[WORK ORDER]
Could every line of the data be printed exactly as it reads?

Content starts

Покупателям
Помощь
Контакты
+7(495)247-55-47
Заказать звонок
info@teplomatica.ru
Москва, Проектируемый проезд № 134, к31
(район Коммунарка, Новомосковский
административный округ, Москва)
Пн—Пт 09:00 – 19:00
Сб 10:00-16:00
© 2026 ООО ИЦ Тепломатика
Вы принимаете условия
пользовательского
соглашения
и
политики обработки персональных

Content ends

[EXERCISE RESPONSE]
Покупателям
Помощь
Контакты
+7(495)247-55-47
Заказать звонок
info@teplomatica.ru
Москва, Проектируемый проезд № 134, к31
(район Коммунарка, Новомосковский
административный округ, Москва)
Пн—Пт 09:00 – 19:00
Сб 10:00-16:00
© 2026 ООО ИЦ Тепломатика
Вы принимаете условия
пользовательского
соглашения
и
политики обработки персональных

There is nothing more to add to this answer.